The key to resolving the thought and work of Keynes is his concept of euthanizing the rentier. Like Marx himself, Keynes and his statist Fabians possessed unrivaled satanic hatred for England’s social hierarchy of privileged estates; a world of fixed exchange rates tied to specie had demonstrative impact evidenced in the monetarist critique of the Great Depression and the consequent Austrian insight of baseline money as a reversal of the real bills doctrine, a social panacea of significant theological import regarding topics of election, grace and work; Christian concepts alloyed from a suffocating social reserve of WASP chivalrous propriety; they found their reversal in Keynes, but the Marxist canard of inequality still resonates today. It must be confronted if the American Union is to recover its moorings as a regime of liberty in equality, a nation state compact based on the realism of natural right.

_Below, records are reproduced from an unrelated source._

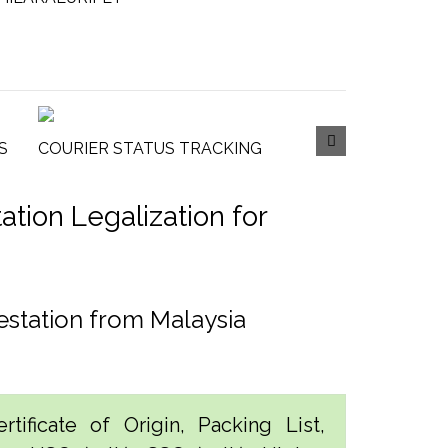
S
COURIER STATUS TRACKING
tion Legalization for
estation from Malaysia
tificate of Origin, Packing List,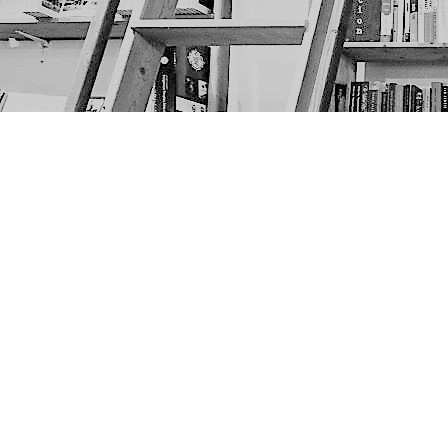
Find us at
The Next Page
1217A 9th Ave SE
Calgary
,
AB
Canada
T2G 0S7
Map & Hours
Contact us
403-452-6550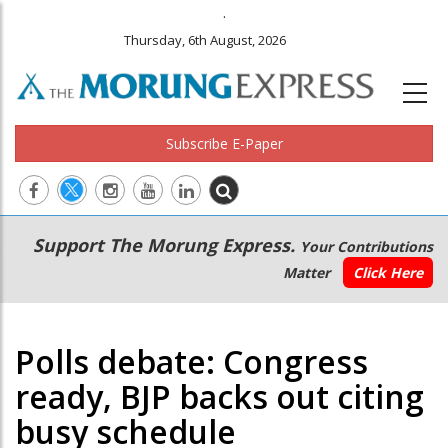
.
Thursday, 6th August, 2026
Subscribe E-Paper
Main
Secondary
Support The Morung Express.
Your Contributions
navigation
Menu
Matter
Click Here
Polls debate: Congress
ready, BJP backs out citing
busy schedule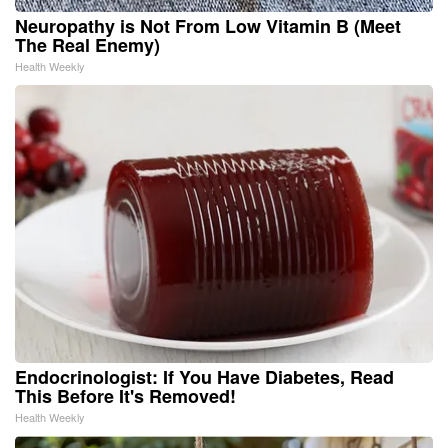
Neuropathy is Not From Low Vitamin B (Meet
The Real Enemy)
Health Weekly
Endocrinologist: If You Have Diabetes, Read
This Before It's Removed!
Health Weekly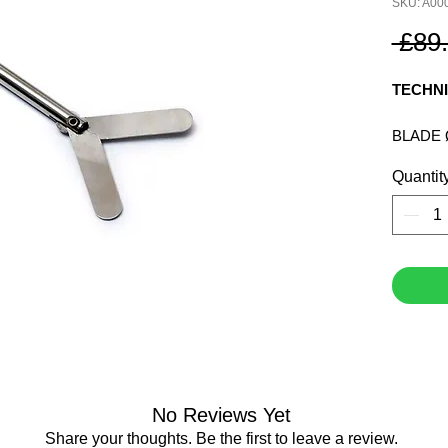
SKU: A00
 £89
TECHNI
BLADE 
SHAFT 
Quantit
SHAFT 
SPEED 
VISCOS
FLOW P
No Reviews Yet
Share your thoughts. Be the first to leave a review.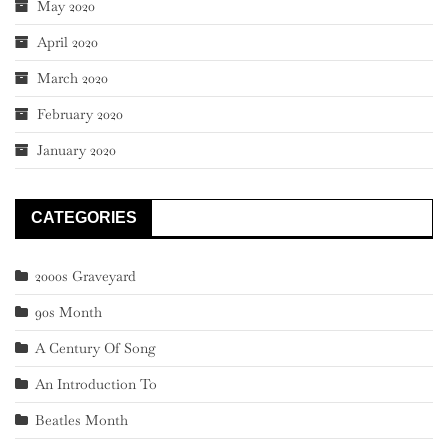
May 2020
April 2020
March 2020
February 2020
January 2020
CATEGORIES
2000s Graveyard
90s Month
A Century Of Song
An Introduction To
Beatles Month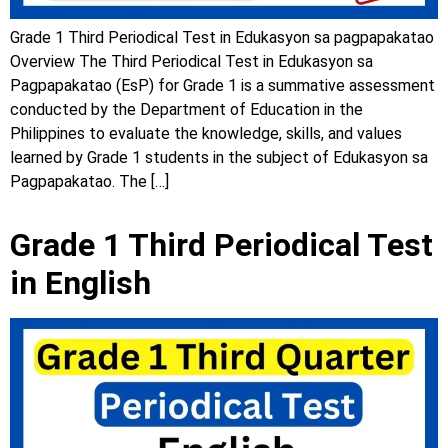
Grade 1 Third Periodical Test in Edukasyon sa pagpapakatao
Overview The Third Periodical Test in Edukasyon sa
Pagpapakatao (EsP) for Grade 1 is a summative assessment
conducted by the Department of Education in the
Philippines to evaluate the knowledge, skills, and values
learned by Grade 1 students in the subject of Edukasyon sa
Pagpapakatao. The […]
Grade 1 Third Periodical Test
in English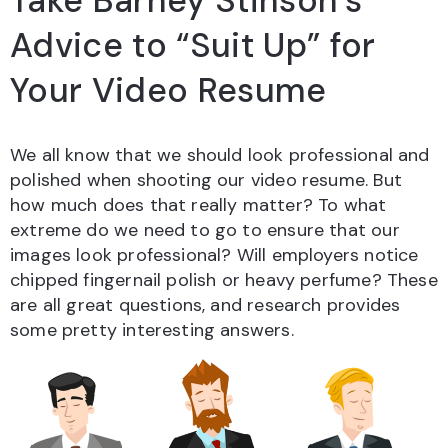
Take Barney Stinson’s
Advice to “Suit Up” for
Your Video Resume
We all know that we should look professional and
polished when shooting our video resume. But
how much does that really matter? To what
extreme do we need to go to ensure that our
images look professional? Will employers notice
chipped fingernail polish or heavy perfume? These
are all great questions, and research provides
some pretty interesting answers.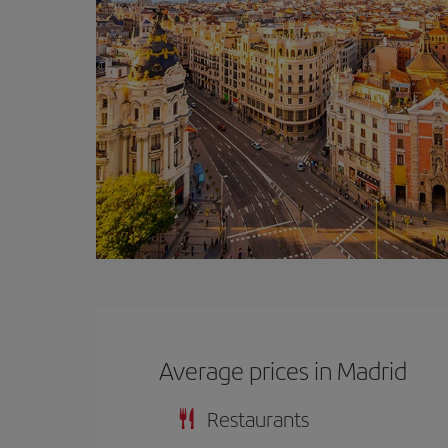
Average prices in Madrid
Restaurants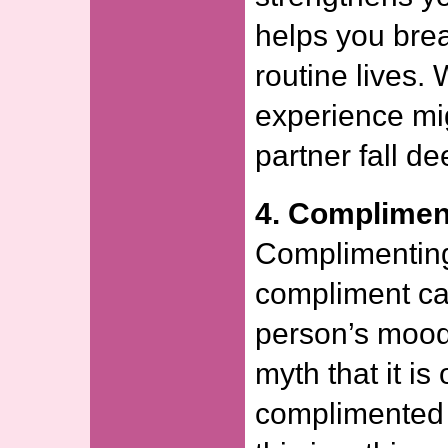
helps you brea
routine lives.
experience mi
partner fall de
4. Complimen
Complimenting 
compliment ca
person’s mood
myth that it is
complimented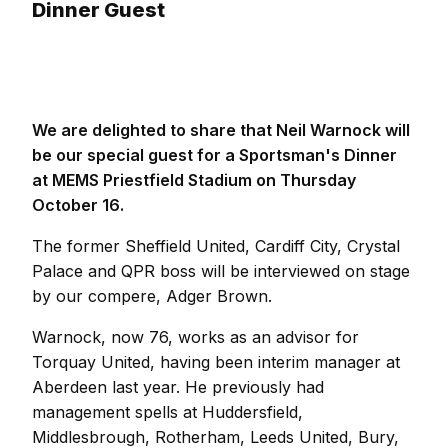
Dinner Guest
We are delighted to share that Neil Warnock will
be our special guest for a Sportsman's Dinner
at MEMS Priestfield Stadium on Thursday
October 16.
The former Sheffield United, Cardiff City, Crystal
Palace and QPR boss will be interviewed on stage
by our compere, Adger Brown.
Warnock, now 76, works as an advisor for
Torquay United, having been interim manager at
Aberdeen last year. He previously had
management spells at Huddersfield,
Middlesbrough, Rotherham, Leeds United, Bury,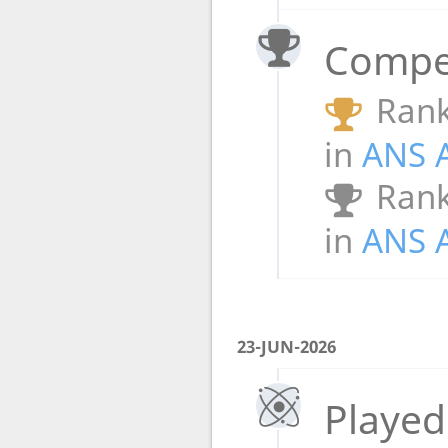
Compet
Rank
in
ANS 
Rank
in
ANS 
23-JUN-2026
Played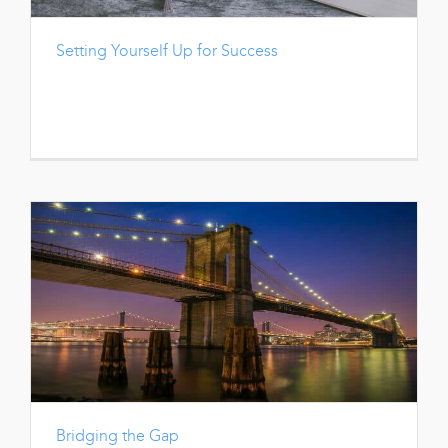
Setting Yourself Up for Success
Bridging the Gap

Only by examining the moral foundations of liberty can we address the faltering moral foundations of our civilization.

For Keynes, a rentier was a person who lived off the interest of capital investments not labor, and was consequently thought of as a parasite; for Marx, the protagonists were the Church and its social legions in privileged estates throughout the ancient regime of continental Europe. Both men raged against the preeminence of a dominant political order without successfully addressing requisite policy proposals to address an egalitarian premise of society and productivity, instead both men sought to fortify arcane obscurantist ideals masking collectivist thought. Consequently, both men failed.

Marx never dealt with the impact of his own ideals, like a true idealist, he continually remained cut off from any feedback loop regarding how best to measure how efficacious his ideas were. Keynes suffered an identical fate, but there were others more mature in prudence and execution to steer the west through the tumultuous years of Arthur Berns; the breakdown of Bretton Wood would begin with Nixon, masked by the impact of Yom Kippur War whose offset still resides today in exchange rate regimes and fracking. The Marxist, Keynesian edifice was permanent, until Reagan and the committed discovery of new capital!

When Karl Marx abandoned his contorted hatred for capital after reviewing the work of William Stanley Jevons, a disciple of British Utilitarianism Jeremy Bentham and Carl Menger, the father of the Austrian school of economics, he need a replacement. He found the romanticization of labor more fitting to his mien than ideas pertaining to marginal utility theory, a theory which stresses an intrinsic inverse relation between fixed cost structures (production, inputs) and value (price).

How is this significant today?

The American progressive movements mantra of income inequality is hued from identical ideological sources. The eclipse of reason that characterizes the tyrannical turn to tribalism has patrimony. It fell to Keynes’ nemesis Fredrick Hayek to layout a framework from the left’s incessant call for distributive justice, a new normal of deficit financing, misplaced macro-prudential hubris and transfer programs. Throughout his oeuvre, Hayek threads the synoptic relation linking prosperity to property rights and its social, material consequent, growth!

Today’s economic and fiscal challenges are hued from Marxist Keynesian collectivist thought that government conjures growth through confiscation. Our discrete fiscal, monetary problems are resolved politically. If anything, we’ve returned back to 1973, this time without a Reagan. With consumption costs outpacing productive output, our trade, manufacturing sectors require new sources of capital. In a word: renewal.

Instead of discovering new sources of capital, the American regimes dominant political class plies propaganda in the alleviation or moral duty. But then again, what choice does an ameliorated, dependent citizenry have in its exercise of moral agency.

What statist sought was a conflagration upon the altar that has destroyed every Republic, namely the criminalization of political differences. Marx and his revolutionary cohorts were denied that opportunity; will we deny them again?